Vladimir Poutine présente le déploiement d’armes nucléaires en Biélorussie comme une riposte aux annonces britanniques du 20 mars concernant des livraisons de munitions à uranium appauvri à l’Ukraine. En réalité, cette décision semble avoir été déjà préparée il y a près de neuf mois de cela. « Dans les prochains mois, nous allons transférer (…) des systèmes de missile tactique Iskander-M, qui peuvent utiliser des missiles balistiques ou de croisière, dans leurs versions conventionnelle et nucléaire », avait ainsi annoncé le président russe le 25 juin 2022, à l’issue d’une rencontre avec son homologue biélorusse Alexandre Loukachenko« [Vladimir] Poutine avait également déclaré qu’il allait modifier les avions d’attaque biélorusses pour qu’ils soient capables d’emporter des armes nucléaires tactiques », rappelle Stéphane Audrand.

Le stationnement d’armes nucléaires en Biélorussie n’est heureusement pas forcément synonyme d’une utilisation prochaine. « Les hypothèses d’emploi des armements nucléaires restent très improbables, et leur déploiement ne change en fait pas grand-chose à la situation mondiale », estime le spécialiste en armements. En revanche, la livraison de ces armes est le signe d’une alliance renforcée entre Minsk et Moscou. « Le partage d’armes nucléaires est la plus grande preuve de confiance qui puisse exister entre deux pays, fait remarquer Stéphane Audrand. Moscou restera le seul propriétaire et décideur de l’emploi de ces armes », souligne-t-il cependant.

Pour l’Ukraine, la présence d’armes nucléaires russes en Biélorussie est une preuve que « le Kremlin a pris [le pays] comme otage nucléaire », a écrit sur Twitter le 26 mars le secrétaire du Conseil de sécurité ukrainien Oleksiï Danilov, ajoutant que cette décision constituait un « pas vers la déstabilisation interne » de la Biélorussie.

3 Que sont les munitions à uranium appauvri, dont la livraison à l’Ukraine est dénoncée par Moscou ?

Dans son intervention à la Chambre des Lords, lundi, la vice-ministre de la Défense britannique, Annabel Goldie, a précisé que le Royaume-Uni fournirait à l’Ukraine des obus à uranium appauvri. Ces munitions sont réputées comme particulièrement efficaces contre les véhicules blindés. « L’uranium appauvri est un sous-produit de l’enrichissement du combustible nucléaire utilisé pour les centrales nucléaires, explique Stéphane Audrand. C’est un métal extrêmement dense, avec lequel on produit des pénétrateurs pour les obus contre les chars. »

« L’uranium appauvri est très peu radioactif, moins que l’uranium naturel que l’on trouve naturellement dans le sol », continue le spécialiste. A la manière des autres munitions conventionnelles qui dispersent des métaux lourds, « son emploi n’engendre qu’une pollution chimique, et pas radioactive », souligne encore Stéphane Audrand.

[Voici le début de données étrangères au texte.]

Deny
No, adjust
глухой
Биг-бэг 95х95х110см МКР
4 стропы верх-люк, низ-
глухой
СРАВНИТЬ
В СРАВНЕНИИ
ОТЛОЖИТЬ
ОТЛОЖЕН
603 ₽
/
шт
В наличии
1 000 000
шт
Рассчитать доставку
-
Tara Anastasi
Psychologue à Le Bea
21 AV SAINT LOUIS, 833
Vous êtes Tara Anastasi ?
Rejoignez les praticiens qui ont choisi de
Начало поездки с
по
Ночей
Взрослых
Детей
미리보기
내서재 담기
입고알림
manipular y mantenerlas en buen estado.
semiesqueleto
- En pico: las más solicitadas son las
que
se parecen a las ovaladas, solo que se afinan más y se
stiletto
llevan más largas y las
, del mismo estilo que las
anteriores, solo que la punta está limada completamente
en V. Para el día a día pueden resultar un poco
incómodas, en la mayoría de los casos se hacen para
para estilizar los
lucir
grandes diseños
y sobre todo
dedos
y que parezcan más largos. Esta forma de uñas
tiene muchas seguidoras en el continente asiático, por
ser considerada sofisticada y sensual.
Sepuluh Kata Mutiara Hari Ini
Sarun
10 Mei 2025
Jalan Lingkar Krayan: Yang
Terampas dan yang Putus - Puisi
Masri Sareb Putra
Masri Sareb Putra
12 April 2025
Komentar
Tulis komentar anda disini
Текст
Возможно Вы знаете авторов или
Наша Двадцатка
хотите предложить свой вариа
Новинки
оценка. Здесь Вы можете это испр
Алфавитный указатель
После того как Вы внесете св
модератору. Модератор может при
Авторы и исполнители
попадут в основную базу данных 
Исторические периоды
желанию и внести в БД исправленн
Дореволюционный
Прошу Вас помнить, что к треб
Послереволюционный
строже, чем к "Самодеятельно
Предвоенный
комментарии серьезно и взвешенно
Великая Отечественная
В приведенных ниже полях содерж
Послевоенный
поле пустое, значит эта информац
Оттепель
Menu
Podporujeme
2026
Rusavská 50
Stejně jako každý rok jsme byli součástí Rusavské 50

La toxicité radiologique des munitions à uranium appauvri fait cependant débat. De nombreuses études ont conclu à l’absence de preuves établissant sa nocivité, mais ces résultats restent contestés. Les d’obus à uranium appauvri génèrent en effet, quand ils touchent leur cible, de la poussière d’uranium ainsi que des fragments de métal. Selon les études auxquelles l’Agence internationale de l’énergie atomique a été associée, « le risque radiologique auquel étaient exposés les populations et l’environnement n’était cependant pas important dans les cas où la présence d’uranium appauvri avait provoqué une contamination localisée de l’environnement sous forme de petites particules libérées au moment de l’impact. »

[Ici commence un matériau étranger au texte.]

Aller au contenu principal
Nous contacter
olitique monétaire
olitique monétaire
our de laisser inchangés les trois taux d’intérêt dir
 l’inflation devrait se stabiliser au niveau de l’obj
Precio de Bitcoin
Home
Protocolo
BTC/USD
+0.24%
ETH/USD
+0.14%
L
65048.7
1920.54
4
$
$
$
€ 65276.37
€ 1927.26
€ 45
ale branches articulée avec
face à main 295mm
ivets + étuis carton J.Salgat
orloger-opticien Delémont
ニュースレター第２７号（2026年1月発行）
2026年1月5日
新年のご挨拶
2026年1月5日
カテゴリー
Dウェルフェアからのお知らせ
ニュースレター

En revanche, avertissent les Nations Unies, « lorsque des fragments de munitions à uranium appauvri ou des munitions complètes de ce type sont découverts, les personnes qui entrent en contact direct avec ces objets pourraient subir les effets des rayonnements ». « Les munitions contenant de l’uranium appauvri ne sont pas absolument pas considérées comme des armes nucléaires », tient toutefois à souligner le spécialiste. Pour Stéphane Audrand, justifier le déploiement d’armes nucléaires par la livraison de munitions à uranium appauvri comme le fait Moscou, relève de la « propagande ». « Ces armes n’ont rien de commun ou d’équivalent », insiste-t-il.